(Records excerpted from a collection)
◇ ◇ ◇ ◇

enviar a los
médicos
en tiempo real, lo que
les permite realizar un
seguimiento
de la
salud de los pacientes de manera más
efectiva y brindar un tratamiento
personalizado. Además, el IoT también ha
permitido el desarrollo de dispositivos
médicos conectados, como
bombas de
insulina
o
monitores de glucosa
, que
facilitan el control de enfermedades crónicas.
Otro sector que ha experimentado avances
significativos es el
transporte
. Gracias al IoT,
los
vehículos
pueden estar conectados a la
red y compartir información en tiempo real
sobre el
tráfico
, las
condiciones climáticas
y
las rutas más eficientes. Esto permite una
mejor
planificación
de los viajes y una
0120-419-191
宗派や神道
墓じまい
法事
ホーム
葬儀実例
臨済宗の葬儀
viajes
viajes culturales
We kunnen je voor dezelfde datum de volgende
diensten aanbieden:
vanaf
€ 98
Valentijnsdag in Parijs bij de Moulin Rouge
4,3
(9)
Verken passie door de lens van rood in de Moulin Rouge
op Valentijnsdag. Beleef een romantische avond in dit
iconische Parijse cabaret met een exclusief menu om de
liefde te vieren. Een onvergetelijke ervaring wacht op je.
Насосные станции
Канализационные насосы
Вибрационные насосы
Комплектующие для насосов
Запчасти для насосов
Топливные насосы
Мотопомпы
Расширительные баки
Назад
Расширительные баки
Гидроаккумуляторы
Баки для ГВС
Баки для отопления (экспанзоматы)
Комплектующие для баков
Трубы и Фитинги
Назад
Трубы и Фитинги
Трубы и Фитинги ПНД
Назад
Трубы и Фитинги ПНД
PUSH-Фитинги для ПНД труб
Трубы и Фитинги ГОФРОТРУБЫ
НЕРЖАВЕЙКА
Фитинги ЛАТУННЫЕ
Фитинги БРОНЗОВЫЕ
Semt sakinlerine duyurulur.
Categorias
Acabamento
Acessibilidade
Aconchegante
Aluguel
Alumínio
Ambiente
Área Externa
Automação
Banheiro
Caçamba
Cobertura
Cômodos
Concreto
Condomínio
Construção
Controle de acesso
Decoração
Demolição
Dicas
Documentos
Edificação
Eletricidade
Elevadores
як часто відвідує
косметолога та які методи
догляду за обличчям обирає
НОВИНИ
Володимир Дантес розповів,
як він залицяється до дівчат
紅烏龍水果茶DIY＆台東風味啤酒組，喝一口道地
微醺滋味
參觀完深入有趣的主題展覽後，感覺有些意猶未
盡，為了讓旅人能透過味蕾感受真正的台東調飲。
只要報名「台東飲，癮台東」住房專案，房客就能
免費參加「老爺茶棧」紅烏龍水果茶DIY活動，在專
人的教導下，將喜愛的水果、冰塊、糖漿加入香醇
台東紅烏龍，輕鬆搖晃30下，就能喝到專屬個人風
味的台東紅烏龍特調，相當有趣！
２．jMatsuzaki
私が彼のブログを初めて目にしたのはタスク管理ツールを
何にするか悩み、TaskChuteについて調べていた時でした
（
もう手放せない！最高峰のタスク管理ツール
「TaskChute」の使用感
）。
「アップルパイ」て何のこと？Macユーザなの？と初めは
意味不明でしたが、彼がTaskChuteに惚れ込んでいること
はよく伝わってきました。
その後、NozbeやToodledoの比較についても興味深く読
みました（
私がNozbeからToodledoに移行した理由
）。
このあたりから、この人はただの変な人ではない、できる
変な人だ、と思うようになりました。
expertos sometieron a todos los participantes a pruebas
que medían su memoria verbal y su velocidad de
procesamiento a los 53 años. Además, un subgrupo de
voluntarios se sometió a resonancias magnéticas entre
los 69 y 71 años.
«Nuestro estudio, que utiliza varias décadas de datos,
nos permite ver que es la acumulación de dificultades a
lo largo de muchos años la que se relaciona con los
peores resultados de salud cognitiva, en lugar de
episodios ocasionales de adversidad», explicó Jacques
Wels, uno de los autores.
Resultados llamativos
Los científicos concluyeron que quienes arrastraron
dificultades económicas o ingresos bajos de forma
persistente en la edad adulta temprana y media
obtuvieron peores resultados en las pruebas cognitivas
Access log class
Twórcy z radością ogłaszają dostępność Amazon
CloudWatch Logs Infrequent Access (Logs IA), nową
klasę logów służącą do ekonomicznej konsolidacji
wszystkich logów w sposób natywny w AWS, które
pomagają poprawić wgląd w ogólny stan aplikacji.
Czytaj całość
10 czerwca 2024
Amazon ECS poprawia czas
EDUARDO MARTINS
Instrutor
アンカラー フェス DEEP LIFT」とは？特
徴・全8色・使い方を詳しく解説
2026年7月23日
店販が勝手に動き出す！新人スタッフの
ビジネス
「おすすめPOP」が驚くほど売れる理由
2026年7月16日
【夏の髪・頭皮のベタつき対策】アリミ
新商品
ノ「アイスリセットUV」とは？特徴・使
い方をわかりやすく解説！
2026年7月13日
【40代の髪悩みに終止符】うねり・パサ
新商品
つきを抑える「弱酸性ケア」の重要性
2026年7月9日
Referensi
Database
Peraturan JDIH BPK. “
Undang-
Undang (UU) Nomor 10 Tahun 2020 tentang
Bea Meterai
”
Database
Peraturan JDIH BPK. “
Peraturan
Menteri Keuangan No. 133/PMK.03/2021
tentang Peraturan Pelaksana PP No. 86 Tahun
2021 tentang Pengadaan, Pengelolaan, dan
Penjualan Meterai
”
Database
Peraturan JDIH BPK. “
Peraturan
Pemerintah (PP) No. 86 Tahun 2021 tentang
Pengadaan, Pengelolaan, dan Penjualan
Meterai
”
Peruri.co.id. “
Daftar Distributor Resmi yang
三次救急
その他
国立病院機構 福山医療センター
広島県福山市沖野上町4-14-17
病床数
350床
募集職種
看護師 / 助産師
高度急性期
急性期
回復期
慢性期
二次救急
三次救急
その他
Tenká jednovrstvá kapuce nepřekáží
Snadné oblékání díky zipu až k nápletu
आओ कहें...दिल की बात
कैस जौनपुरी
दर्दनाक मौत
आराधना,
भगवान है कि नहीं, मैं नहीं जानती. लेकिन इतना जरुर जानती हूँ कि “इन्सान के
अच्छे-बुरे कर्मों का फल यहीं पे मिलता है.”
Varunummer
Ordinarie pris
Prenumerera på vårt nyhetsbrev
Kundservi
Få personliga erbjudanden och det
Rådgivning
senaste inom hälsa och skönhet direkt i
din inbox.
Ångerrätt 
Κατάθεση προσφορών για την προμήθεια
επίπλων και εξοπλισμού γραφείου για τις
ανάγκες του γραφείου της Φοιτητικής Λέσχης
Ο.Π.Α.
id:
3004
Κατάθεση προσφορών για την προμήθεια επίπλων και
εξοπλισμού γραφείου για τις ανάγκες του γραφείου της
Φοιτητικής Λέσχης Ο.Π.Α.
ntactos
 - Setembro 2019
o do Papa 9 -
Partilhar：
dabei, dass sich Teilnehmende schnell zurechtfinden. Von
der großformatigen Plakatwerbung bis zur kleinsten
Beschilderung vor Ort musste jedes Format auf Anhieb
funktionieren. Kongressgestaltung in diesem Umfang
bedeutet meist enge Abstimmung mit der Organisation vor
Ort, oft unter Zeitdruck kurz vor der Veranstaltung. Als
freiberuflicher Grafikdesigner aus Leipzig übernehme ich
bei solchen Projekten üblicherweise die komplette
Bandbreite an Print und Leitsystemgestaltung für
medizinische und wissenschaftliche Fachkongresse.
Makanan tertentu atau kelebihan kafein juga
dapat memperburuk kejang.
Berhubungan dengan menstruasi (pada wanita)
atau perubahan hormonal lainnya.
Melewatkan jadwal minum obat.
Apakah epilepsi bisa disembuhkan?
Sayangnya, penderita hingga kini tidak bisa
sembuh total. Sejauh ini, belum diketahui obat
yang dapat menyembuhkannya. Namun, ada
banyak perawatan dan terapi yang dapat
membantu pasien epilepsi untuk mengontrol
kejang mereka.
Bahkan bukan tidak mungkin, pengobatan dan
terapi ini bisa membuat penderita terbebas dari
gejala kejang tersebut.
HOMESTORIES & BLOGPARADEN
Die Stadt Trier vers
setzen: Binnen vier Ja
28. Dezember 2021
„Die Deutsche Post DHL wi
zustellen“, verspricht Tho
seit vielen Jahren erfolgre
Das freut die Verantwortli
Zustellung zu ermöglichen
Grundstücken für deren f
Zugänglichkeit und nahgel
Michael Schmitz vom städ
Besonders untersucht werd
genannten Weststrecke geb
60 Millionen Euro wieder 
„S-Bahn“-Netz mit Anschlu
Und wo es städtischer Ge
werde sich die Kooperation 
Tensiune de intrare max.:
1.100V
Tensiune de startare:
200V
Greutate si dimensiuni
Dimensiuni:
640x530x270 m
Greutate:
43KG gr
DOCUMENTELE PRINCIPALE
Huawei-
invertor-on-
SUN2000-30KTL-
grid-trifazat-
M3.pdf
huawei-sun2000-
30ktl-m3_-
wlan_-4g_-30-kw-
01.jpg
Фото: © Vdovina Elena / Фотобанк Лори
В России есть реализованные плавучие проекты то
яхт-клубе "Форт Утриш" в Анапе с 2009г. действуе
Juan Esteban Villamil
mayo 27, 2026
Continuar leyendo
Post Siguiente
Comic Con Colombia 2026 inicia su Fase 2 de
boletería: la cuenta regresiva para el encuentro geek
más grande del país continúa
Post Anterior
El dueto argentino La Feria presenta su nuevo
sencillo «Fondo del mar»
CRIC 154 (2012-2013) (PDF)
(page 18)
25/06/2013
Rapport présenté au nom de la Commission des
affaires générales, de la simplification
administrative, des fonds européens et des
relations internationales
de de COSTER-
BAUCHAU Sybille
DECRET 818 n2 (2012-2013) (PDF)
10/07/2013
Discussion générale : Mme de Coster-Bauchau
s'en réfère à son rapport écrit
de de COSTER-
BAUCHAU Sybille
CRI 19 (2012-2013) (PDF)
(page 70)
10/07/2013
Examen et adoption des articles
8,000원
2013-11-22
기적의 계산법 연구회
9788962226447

◇ ◇ ◇ ◇

- Required work
For every line of the data above that contains "tiempo", copy that line.

- Solution to the problem
en tiempo real, lo que
red y compartir información en tiempo real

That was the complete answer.